Der Tückenfänger (The Wile-catcher):
a character study after Elias Canetti
Bass Clarinet Alone,
(originally for Basset Horn)
2014
6:30
NoPone Press (ASCAP)
Der Tückenfänger (The Wile-catcher) is the fourteenth in a series of short works for solo instrument based upon characters in Der Ohrenzeuge: Fünfzig Charaktere (Earwitness: Fifty Characters), written in 1974 by the Bulgarian-born British-Austrian novelist Elias Canetti (1905-1994). Canetti’s distinctive studies incorporate poetic imagery, singular insights, and unabashed wordplay to create fifty ironic paradigms of human behavior. This collection, begun in 1997, was inspired by the vividly surreal depictions of Canetti’s characters, and comprises twenty-two solo works to date—composed for familiar instruments such as violin, guitar, piano, and trombone, as well as less common instruments such as ocarina, cimbalom, glass harmonica, and carillon. In Canetti's depiction of this character, "the Wile-catcher looks around corners and will not be deceived.
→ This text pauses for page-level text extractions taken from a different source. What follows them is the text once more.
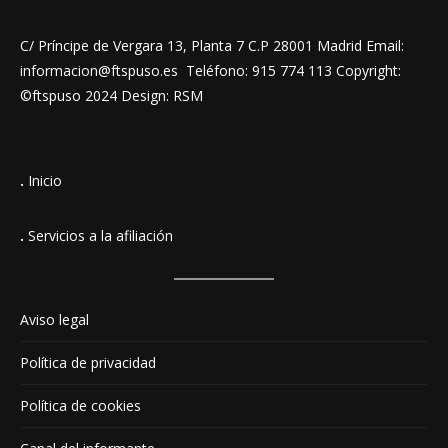
C/ Príncipe de Vergara 13, Planta 7 C.P 28001 Madrid Email:
informacion@ftspuso.es Teléfono: 915 774 113 Copyright:
©ftspuso 2024 Design: RSM
.
Inicio
.
Servicios a la afiliación
Aviso legal
Política de privacidad
Política de cookies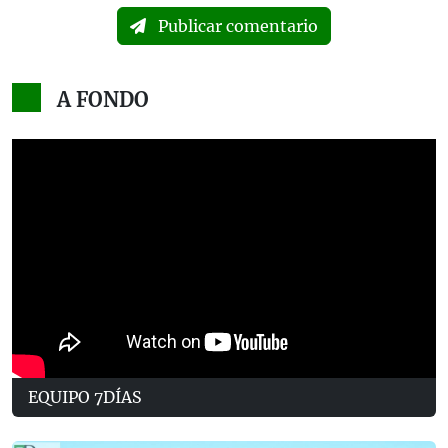
Publicar comentario
A FONDO
EQUIPO 7DÍAS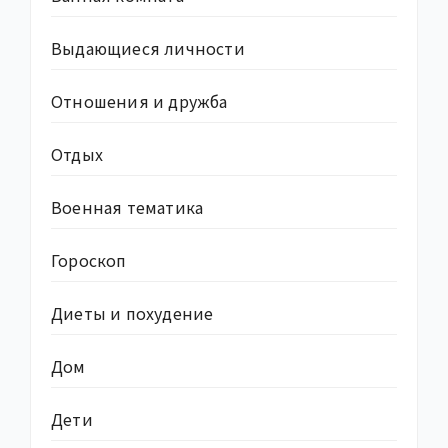
Выдающиеся личности
Отношения и дружба
Отдых
Военная тематика
Гороскоп
Диеты и похудение
Дом
Дети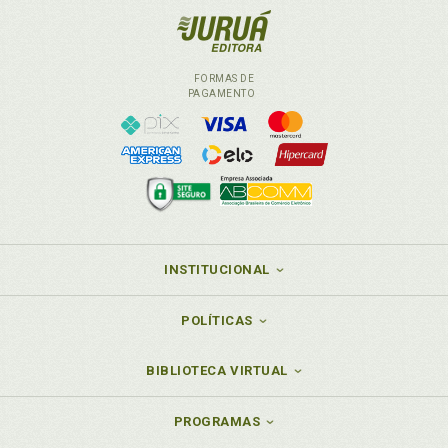
FORMAS DE
PAGAMENTO
INSTITUCIONAL
POLÍTICAS
BIBLIOTECA VIRTUAL
PROGRAMAS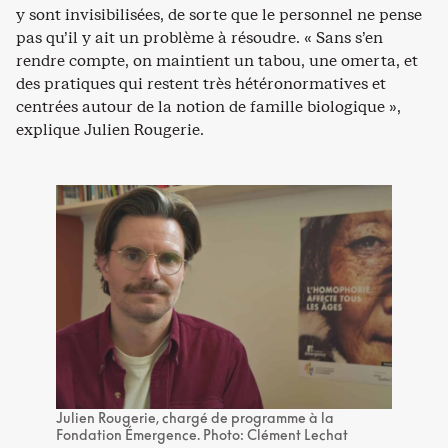
y sont invisibilisées, de sorte que le personnel ne pense
pas qu’il y ait un problème à résoudre. « Sans s’en
rendre compte, on maintient un tabou, une omerta, et
des pratiques qui restent très hétéronormatives et
centrées autour de la notion de famille biologique »,
explique Julien Rougerie.
Julien Rougerie, chargé de programme à la
Fondation Émergence. Photo: Clément Lechat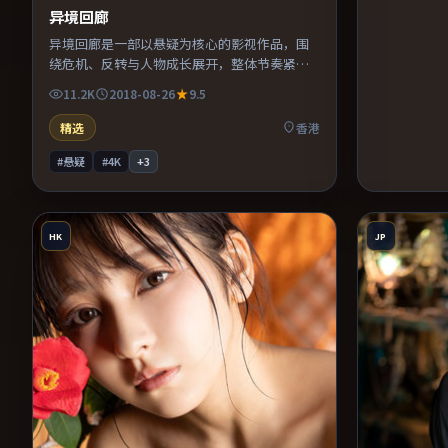
异境回廊
异境回廊是一部以悬疑为核心的影视作品，围
绕危机、反转与人物成长展开，整体节奏紧
凑，值得推荐观看。
11.2K
2018-08-26
9.5
精选
香港
#悬疑
#4K
+
3
HK
JP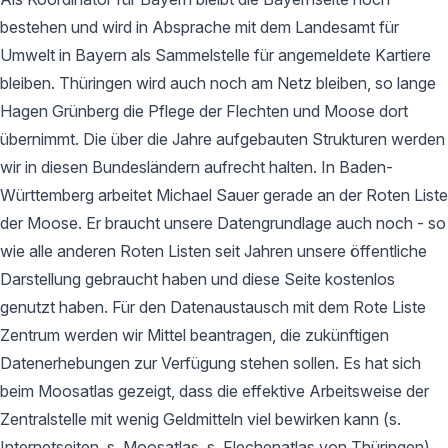
bestehen und wird in Absprache mit dem Landesamt für
Umwelt in Bayern als Sammelstelle für angemeldete Kartiere
bleiben. Thüringen wird auch noch am Netz bleiben, so lange
Hagen Grünberg die Pflege der Flechten und Moose dort
übernimmt. Die über die Jahre aufgebauten Strukturen werden
wir in diesen Bundesländern aufrecht halten. In Baden-
Württemberg arbeitet Michael Sauer gerade an der Roten Liste
der Moose. Er braucht unsere Datengrundlage auch noch - so
wie alle anderen Roten Listen seit Jahren unsere öffentliche
Darstellung gebraucht haben und diese Seite kostenlos
genutzt haben. Für den Datenaustausch mit dem Rote Liste
Zentrum werden wir Mittel beantragen, die zukünftigen
Datenerhebungen zur Verfügung stehen sollen. Es hat sich
beim Moosatlas gezeigt, dass die effektive Arbeitsweise der
Zentralstelle mit wenig Geldmitteln viel bewirken kann (s.
Internetseiten, s. Moosatlas, s. Flechenatlas von Thüringen).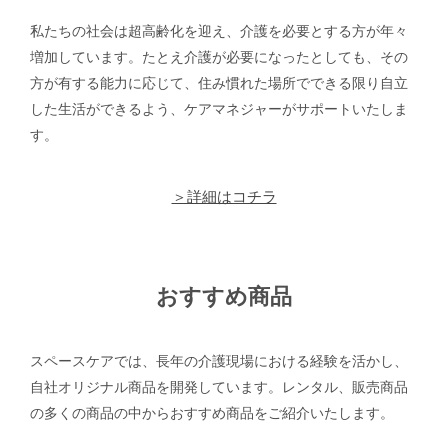
私たちの社会は超高齢化を迎え、介護を必要とする方が年々
増加しています。たとえ介護が必要になったとしても、その
方が有する能力に応じて、住み慣れた場所でできる限り自立
した生活ができるよう、ケアマネジャーがサポートいたしま
す。
＞詳細はコチラ
おすすめ商品
スペースケアでは、長年の介護現場における経験を活かし、
自社オリジナル商品を開発しています。レンタル、販売商品
の多くの商品の中からおすすめ商品をご紹介いたします。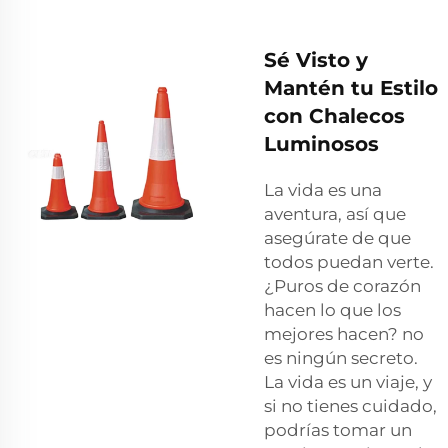
Sé Visto y
Mantén tu Estilo
con Chalecos
Luminosos
La vida es una
aventura, así que
asegúrate de que
todos puedan verte.
¿Puros de corazón
hacen lo que los
mejores hacen? no
es ningún secreto.
La vida es un viaje, y
si no tienes cuidado,
podrías tomar un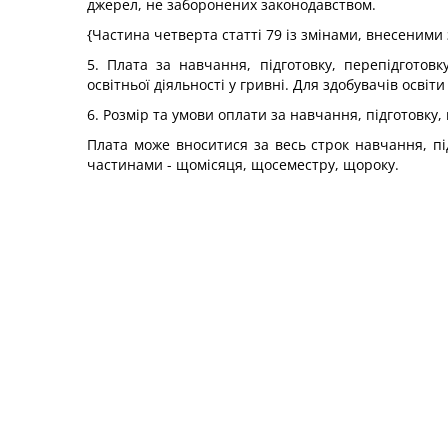
джерел, не заборонених законодавством.
{Частина четверта статті 79 із змінами, внесеними 
5. Плата за навчання, підготовку, перепідготовк
освітньої діяльності у гривні. Для здобувачів осві
6. Розмір та умови оплати за навчання, підготовку
Плата може вноситися за весь строк навчання, під
частинами - щомісяця, щосеместру, щороку.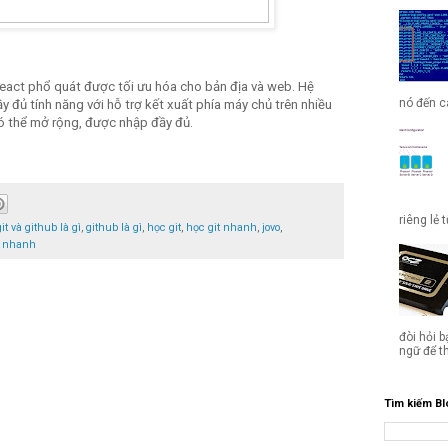
React phổ quát được tối ưu hóa cho bản địa và web. Hệ
nó đến cá
 đủ tính năng với hỗ trợ kết xuất phía máy chủ trên nhiều
có thể mở rộng, được nhập đầy đủ.
riêng lẻ 
git và github là gì
,
github là gì
,
học git
,
học git nhanh
,
jovo
,
t nhanh
đòi hỏi b
ngữ để t
Tìm kiếm Bl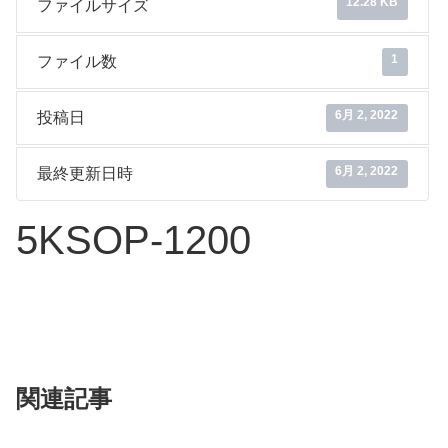
12.28 KB
ファイルサイズ
1
ファイル数
6月 2, 2022
投稿日
6月 2, 2022
最終更新日時
5KSOP-1200
関連記事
He knows what is hidden behind innocent masks, he knows, as if lightning has struck him, what someone wants from him; and before the mask falls of its own accord, he makes a quick decision and tears it off."
Der Tückenfänger was completed in December 2014 and composed for clarinetist Kimberly Cole Luevano, who premiered the work on 19 September 2016 at the University of North Texas.